Deep learning AGI implies mesa optimization: Since deep learning is so sample inefficient, it cannot reach human levels of performance if we apply deep learning directly to each possible task T. (For example, it has to relearn how the world works separately for each task T.) As a result, if we do get AGI primarily via deep learning, it must be that we used deep learning to create a new optimizing AI system, and that system was the AGI.
Argument for mesa optimization: Due to the complexity and noise in the real world, most economically useful tasks require setting up a robust optimizing system, rather than directly creating the target configuration state. (See also the importance of feedback for more on this intuition.) It seems likely that humans will find it easier to create algorithms that then find AGIs that can create these robust optimizing systems, rather than creating an algorithm that is directly an AGI.
(The previous argument also applies: this is basically just a generalization of the previous point to arbitrary AI systems, instead of only deep learning.)

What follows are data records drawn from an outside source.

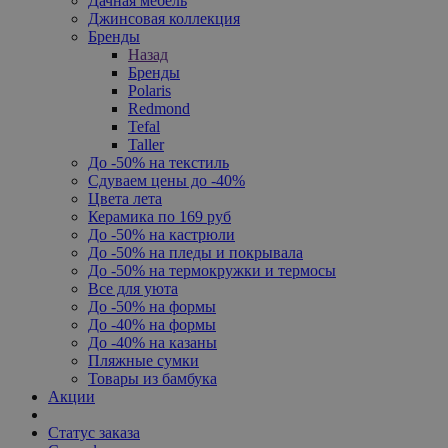
Дачная мебель
Джинсовая коллекция
Бренды
Назад
Бренды
Polaris
Redmond
Tefal
Taller
До -50% на текстиль
Сдуваем цены до -40%
Цвета лета
Керамика по 169 руб
До -50% на кастрюли
До -50% на пледы и покрывала
До -50% на термокружки и термосы
Все для уюта
До -50% на формы
До -40% на формы
До -40% на казаны
Пляжные сумки
Товары из бамбука
Акции
Статус заказа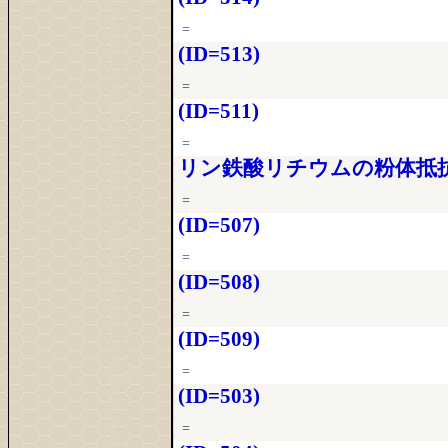
=
(ID=513)
=
(ID=511)
=
リン鉄酸リチウムの粉体抵抗()
=
(ID=507)
=
(ID=508)
=
(ID=509)
=
(ID=503)
=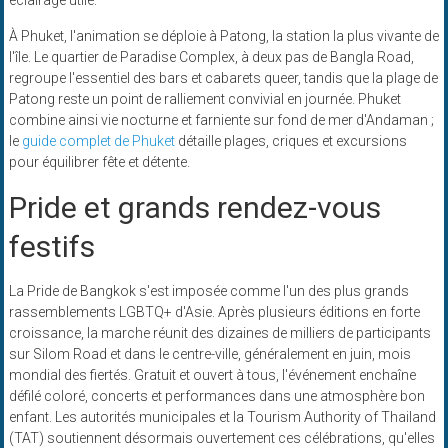
éclairage utile.
À Phuket, l'animation se déploie à Patong, la station la plus vivante de
l'île. Le quartier de Paradise Complex, à deux pas de Bangla Road,
regroupe l'essentiel des bars et cabarets queer, tandis que la plage de
Patong reste un point de ralliement convivial en journée. Phuket
combine ainsi vie nocturne et farniente sur fond de mer d'Andaman ;
le
guide complet de Phuket
détaille plages, criques et excursions
pour équilibrer fête et détente.
Pride et grands rendez-vous
festifs
La Pride de Bangkok s'est imposée comme l'un des plus grands
rassemblements LGBTQ+ d'Asie. Après plusieurs éditions en forte
croissance, la marche réunit des dizaines de milliers de participants
sur Silom Road et dans le centre-ville, généralement en juin, mois
mondial des fiertés. Gratuit et ouvert à tous, l'événement enchaîne
défilé coloré, concerts et performances dans une atmosphère bon
enfant. Les autorités municipales et la Tourism Authority of Thailand
(TAT) soutiennent désormais ouvertement ces célébrations, qu'elles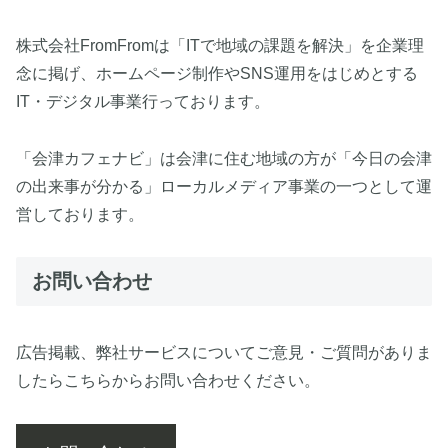
株式会社FromFromは「ITで地域の課題を解決」を企業理
念に掲げ、ホームページ制作やSNS運用をはじめとする
IT・デジタル事業行っております。
「会津カフェナビ」は会津に住む地域の方が「今日の会津
の出来事が分かる」ローカルメディア事業の一つとして運
営しております。
お問い合わせ
広告掲載、弊社サービスについてご意見・ご質問がありま
したらこちらからお問い合わせください。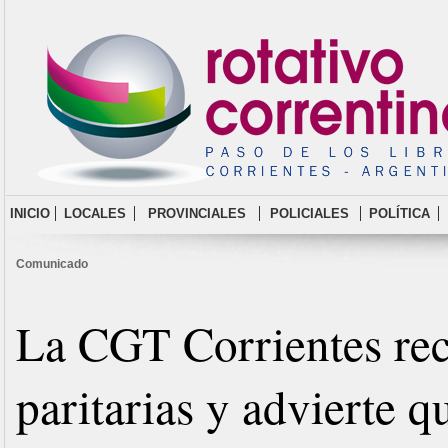
INICIO
LOCALES
PROVINCIALES
POLICIALES
POLÍTICA
Comunicado
La CGT Corrientes re
paritarias y advierte qu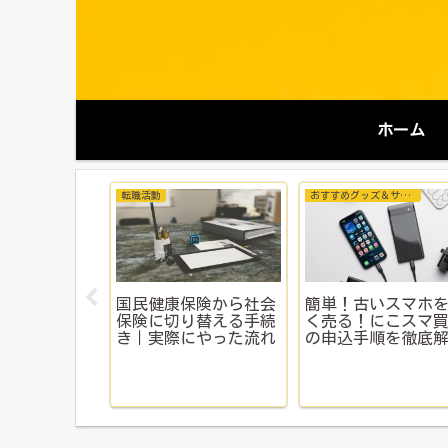
ホーム
めたい
お金にまつわる知識
プロフィール
の決断は正しかっ
ふるさと納税を詳しく
プロフィール
ブラック企業から
解説するよ！
放と今後の展望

I want to note that under this approach the notion of “search” and “mesa objective” are less natural, which I see as a pro of this approach (see also here): the argument is that we’ll get a general inner optimizing AI, but it doesn’t say much about what task that AI will be optimizing for (and it could be an optimizing AI that is retargetable by human instructions).
Outer alignment: ??? Seems hard to formalize in this framework. This makes me feel like outer alignment is less important as a concept. (I also don’t particularly like formalizations outside of this framework.)
Inner alignment: Ensuring that (conditional on mesa optimization occurring) the inner AGI is aligned with the operator / user, that is, combined with the user it forms an optimizing system for “doing what the user wants”. (Note that this is explicitly notintent alignment, as it is hard to formalize intent alignment in this framework.)
Intent alignment: ??? As mentioned above, it’s hard to formalize in this framework, as intent alignment really does require some notion of “motivation”, “goals”, or “trying”, which this framework explicitly leaves out. I see this as a con of this framework.
Expected utility maximization: One particular architecture that could qualify as an AGI (if the utility function is treated as part of the environment, and not part of the AGI). I see the fact that EU maximization is no longer highlighted as a pro of this approach.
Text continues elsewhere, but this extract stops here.